JAKARTA – Sikap pemerintah yang menaikan tarif Pajak Pertambahan Nilai (PPN) dari 10 persen menjadi 11 persen mulai 1 April lalu mendapat perhatian tersendiri dari Ketua Umum Asosiasi Tax Center Perguruan Tinggi Seluruh Indonesia (Atpetsi) Darussalam.

Menurut dia, saat ini banyak negara mengandalkan dua jenis penerimaan pajak, yakni Pajak Penghasilan (PPh) dan Pajak Pertambahan Nilai (PPN).

“Masalahnya sekarang ini untuk mendapatkan penerimaan pajak dari PPh itu tidak gampang lagi karena banyak modus-modus penghindaran pajak berganda yang dilakukan oleh wajib pajak (WP) tidak bisa deteksi sedemikian cepat.
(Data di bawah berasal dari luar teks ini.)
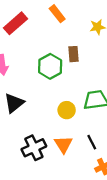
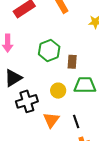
brown rectangle: (74, 54) -> (72, 62), moved
black cross: (34, 148) -> (27, 101), moved

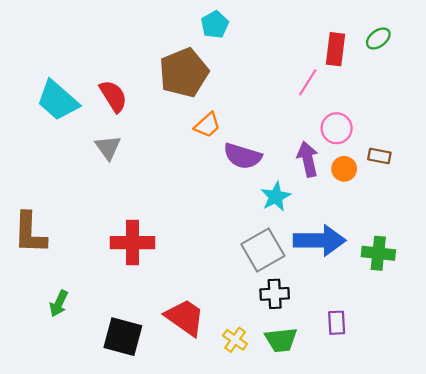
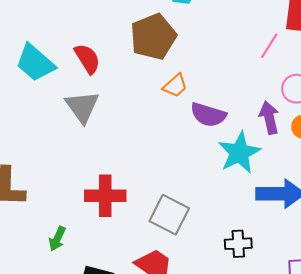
gray triangle: (108, 147) -> (82, 107), size x1.4
cyan star: (276, 197) -> (239, 153), size x1.5
gray square: (263, 250) -> (169, 215), moved, turned -33
green arrow: (59, 303) -> (57, 239), moved

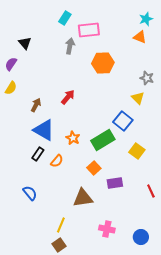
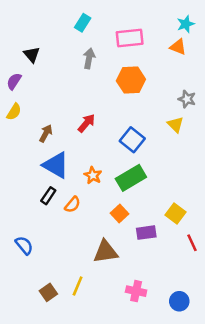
pink rectangle: (89, 30) -> (130, 38), moved
blue square: (123, 121) -> (132, 140), moved
yellow square: (137, 151) -> (175, 213), moved
blue semicircle: (30, 193) -> (24, 245), moved
brown square: (59, 245) -> (48, 292), moved

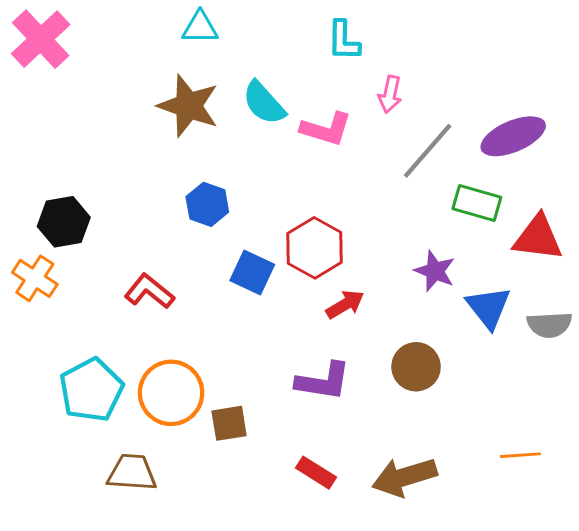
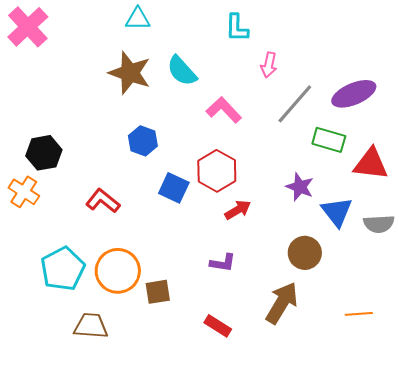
pink L-shape: (326, 129) -> (224, 110), moved, turned -150
brown circle: (416, 367) -> (305, 253), moved
purple L-shape: (323, 381) -> (223, 263), size x0.7
brown arrow: (404, 477) -> (282, 303), moved, turned 138

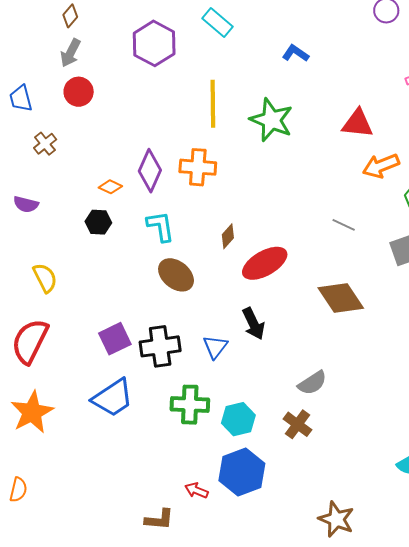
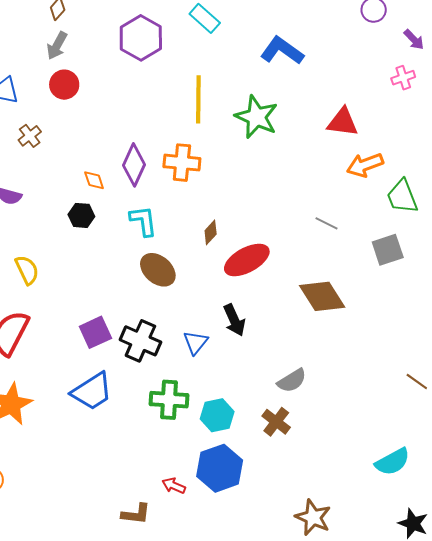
blue L-shape: (295, 53) -> (282, 51), size x1.6
orange diamond: (110, 187) -> (94, 180), turned 45
black cross: (160, 346) -> (140, 341), turned 30

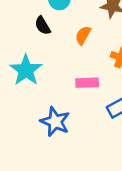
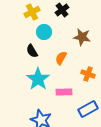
cyan star: (26, 70) -> (38, 79), moved

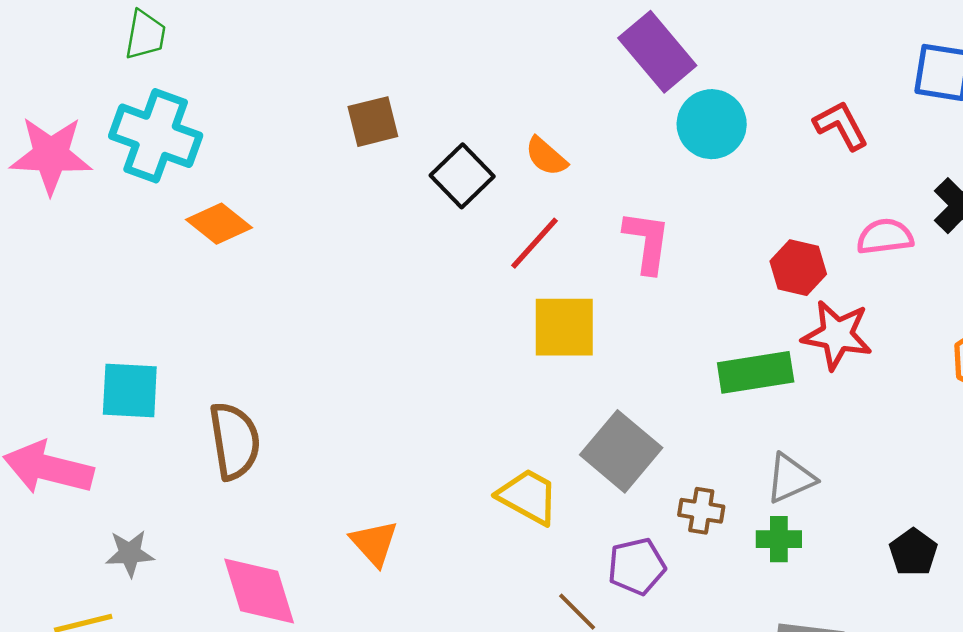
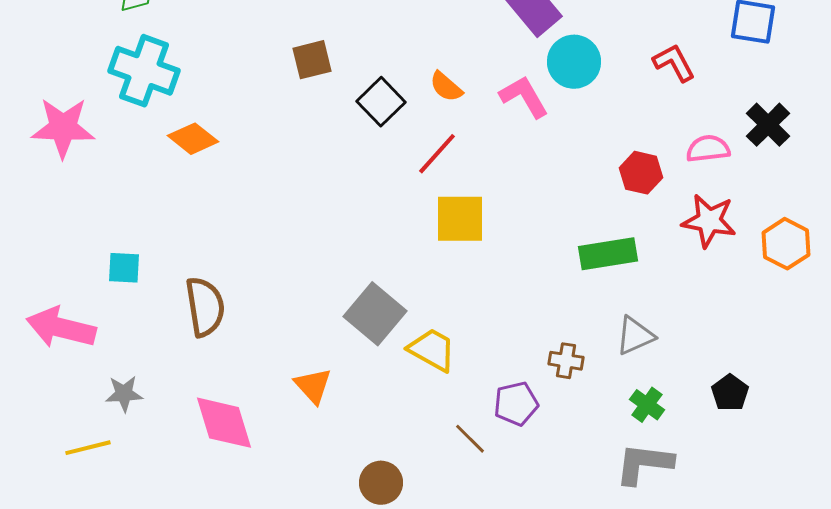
pink star: (51, 155) -> (63, 128), moved
pink L-shape: (647, 242) -> (524, 97), moved, turned -38
red star: (837, 335) -> (709, 221), moved
cyan square: (130, 390) -> (124, 268), size x0.7
gray square: (621, 451) -> (375, 314), moved
green cross: (779, 539) -> (647, 405), moved, turned 36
Makanya banyak negara berpikir dan beralih untuk menempatkan PPN menjadi andalan penerimaan pajak,” ujarnya dalam sebuah diskusi virtual pada Selasa, 5 April.

Darussalam menambahkan, faktor inilah yang membuat pemerintah kemudian mengarahkan peningkatan sektor penerimaan dari PPN.
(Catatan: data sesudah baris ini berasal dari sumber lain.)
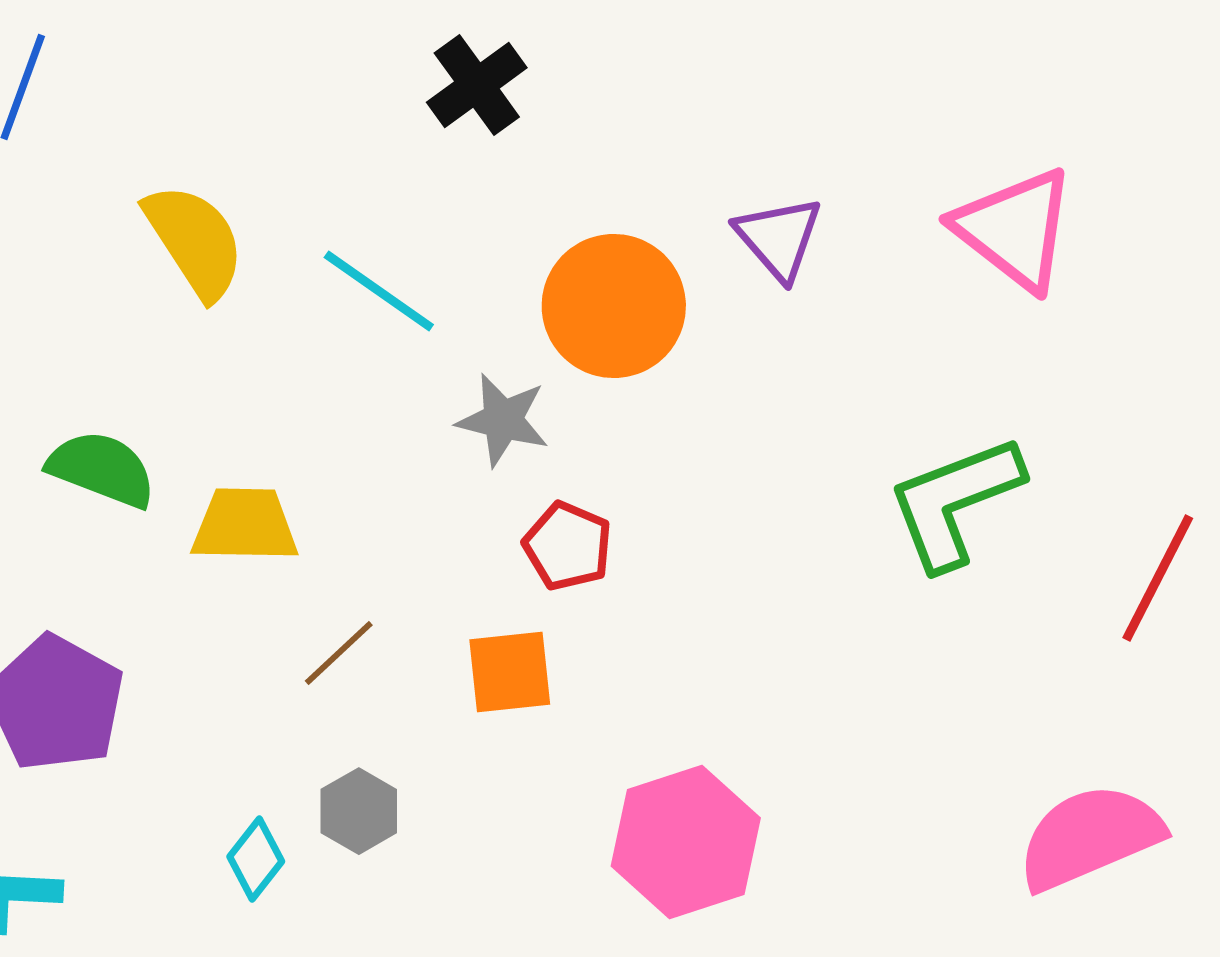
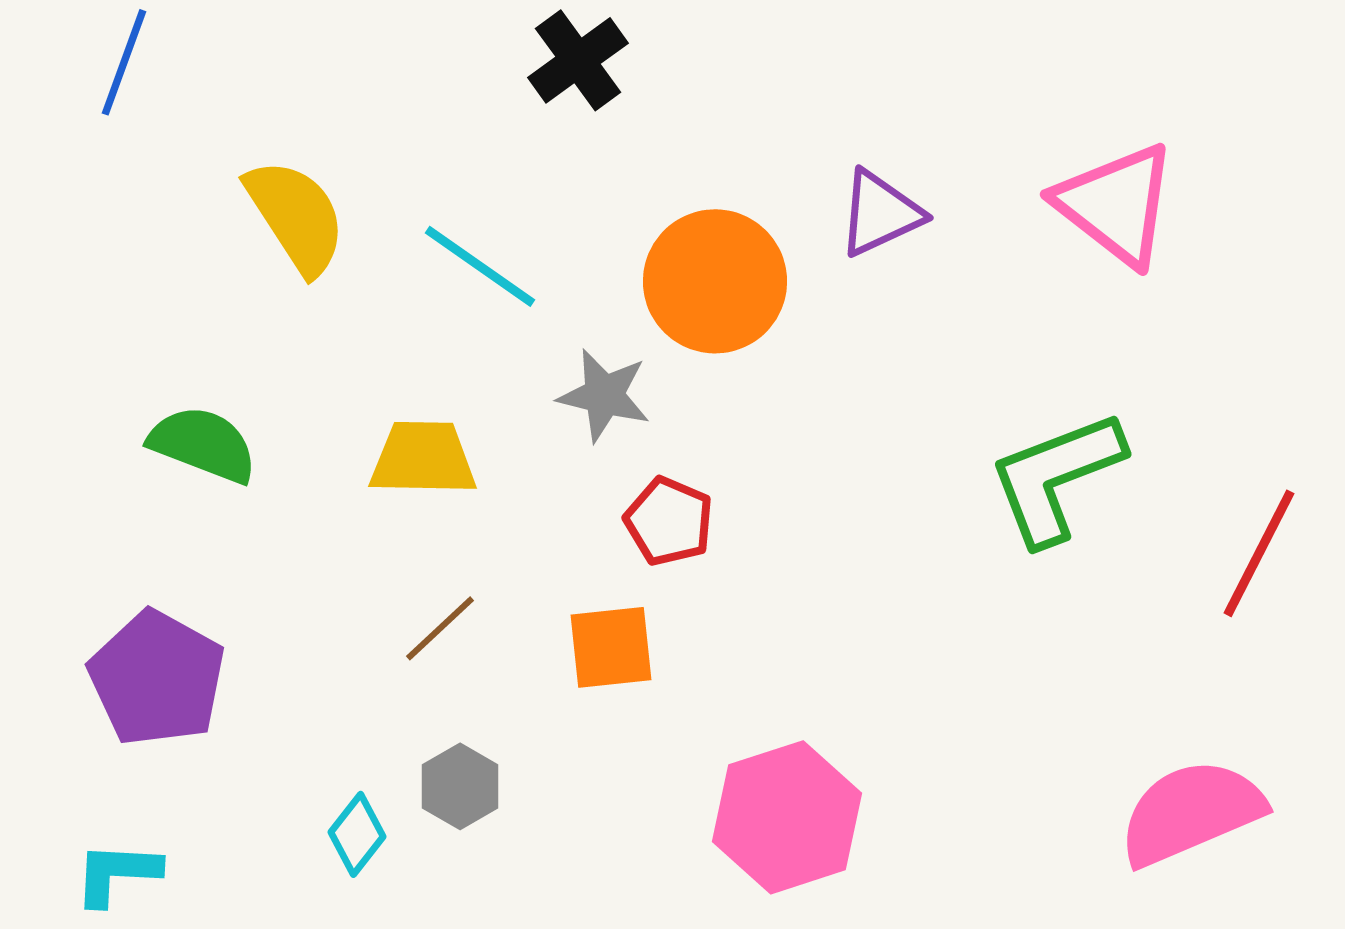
purple triangle: (779, 238) -> (880, 213), turned 46
yellow trapezoid: (245, 525) -> (423, 458), moved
“Jadi karena semakin susah untuk penerimaan PPh, maka banyak negara beralih menuju PPN. Dan sebenarnya kalau kita melihat di banyak negara, penerimaan PPN itu sudah mendekati PPh,” tutur dia.

Bos DDTC itu juga mengungkapkan alasan lain mengapa PPN terus digenjot.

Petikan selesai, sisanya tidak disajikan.